When it comes to retail, he is cognizant of the challenges posed by online shopping. “What we need to be mindful of is this online business and embracing it rather than being afraid of it, and to understand what it means to the consumer and offer them something they can’t get online — an experience,” he said.
Comras still spends about half his time acquiring and developing commercial property. Among his projects is redeveloping the former Gardner’s Market shopping center on South Dixie Highway in south Miami-Dade. His holdings also include properties in Wynwood, the Design District, Midtown Miami, MiMo, Coconut Grove and Miami Beach.
He still holds investments in property on Lincoln Road, including 744 Lincoln, primarily occupied by BCBG, and 701 Lincoln, leased to Forever 21 and a Peter Lik gallery. Comras has no plans to sell those assets, he said.
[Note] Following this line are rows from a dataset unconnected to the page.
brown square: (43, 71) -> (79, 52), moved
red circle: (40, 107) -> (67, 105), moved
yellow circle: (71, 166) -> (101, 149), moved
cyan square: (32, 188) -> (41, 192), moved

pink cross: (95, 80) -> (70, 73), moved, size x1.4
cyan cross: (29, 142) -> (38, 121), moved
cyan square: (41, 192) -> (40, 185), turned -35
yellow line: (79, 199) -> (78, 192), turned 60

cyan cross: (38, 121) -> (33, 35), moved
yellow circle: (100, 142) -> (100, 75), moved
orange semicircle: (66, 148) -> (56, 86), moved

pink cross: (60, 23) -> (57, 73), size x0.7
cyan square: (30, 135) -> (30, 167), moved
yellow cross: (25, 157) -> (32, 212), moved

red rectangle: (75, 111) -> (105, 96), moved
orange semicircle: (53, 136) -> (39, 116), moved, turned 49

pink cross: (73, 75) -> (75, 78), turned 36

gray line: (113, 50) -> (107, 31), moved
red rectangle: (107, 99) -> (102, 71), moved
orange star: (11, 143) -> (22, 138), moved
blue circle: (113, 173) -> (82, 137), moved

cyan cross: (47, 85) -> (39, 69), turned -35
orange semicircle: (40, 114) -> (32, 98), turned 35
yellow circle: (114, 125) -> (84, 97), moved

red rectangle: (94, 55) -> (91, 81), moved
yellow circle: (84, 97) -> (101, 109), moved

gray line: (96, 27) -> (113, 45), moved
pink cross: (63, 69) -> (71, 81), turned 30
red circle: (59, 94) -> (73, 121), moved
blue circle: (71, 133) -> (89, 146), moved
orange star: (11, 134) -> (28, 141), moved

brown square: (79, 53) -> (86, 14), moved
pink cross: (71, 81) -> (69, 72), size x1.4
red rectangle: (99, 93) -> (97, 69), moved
Yet not all his deals on Lincoln Road have panned out smoothly. In October 2012, he had a deal to buy 940 Lincoln and 947 Lincoln in partnership with the Cayre family of New York, including Robert Cayre and his uncle Harry Adjami. That attempted purchase has led to years of litigation that is still ongoing.
Nearby, Comras Company also represents Vornado Realty Trust, which owns the 1100 Lincoln Road building. Comras and his team of brokers are working on splitting up what is now Anthropologie’s space into four bays, to bring in new tenants when the store moves to a new building under development at 801 Lincoln Road.
Throughout Comras’ career, matching tenants with retail space has not always proven to be an easy proposition. He has grappled with issues related to merging contemporary retail with historic preservation in Miami Beach. “There’s a constant battle to reach a compromise, working together with the city to find a happy medium,” he said.
It took him several years to get the Apple lease deal approved. “I worked on three different buildings with Apple before I finally got the new location nailed down,” Comras said, noting that he had wrangled with the city of Miami Beach over the design of a building, “which nearly killed the deal,” and forced him to find a different site.
“Every deal has challenges,” Comras said. “It’s a matter of how you manage those challenges.”
Even some who have litigated against him say they respect him, like Miami Beach landowner Sam Herzberg, who began buying property along Lincoln Road in the late 1990s, about the same time as Comras.
The Comras Company sued Herzberg’s firm in 2000 over the payment of a $65,000 commission for having secured Victoria’s Secret at 901 Lincoln Road, according to the complaint. But they settled the lawsuit “amicably” after a couple of years, said Herzberg, who owns the Sterling Building at 927 Lincoln as well as 901 Lincoln. “It hasn’t made any dent in our relationship,” he said. “We are still very, very, friendly.”
Even now, Comras continues to handle Herzberg’s leasing. “He is a great asset in the sense that he has contacts with all these big national retailers,” Herzberg noted, adding that Comras also has a knack for “fitting the right tenant in the right location.”
“Michael is a very bright, hard-working individual, and he deserves all the success he has,” Herzberg said.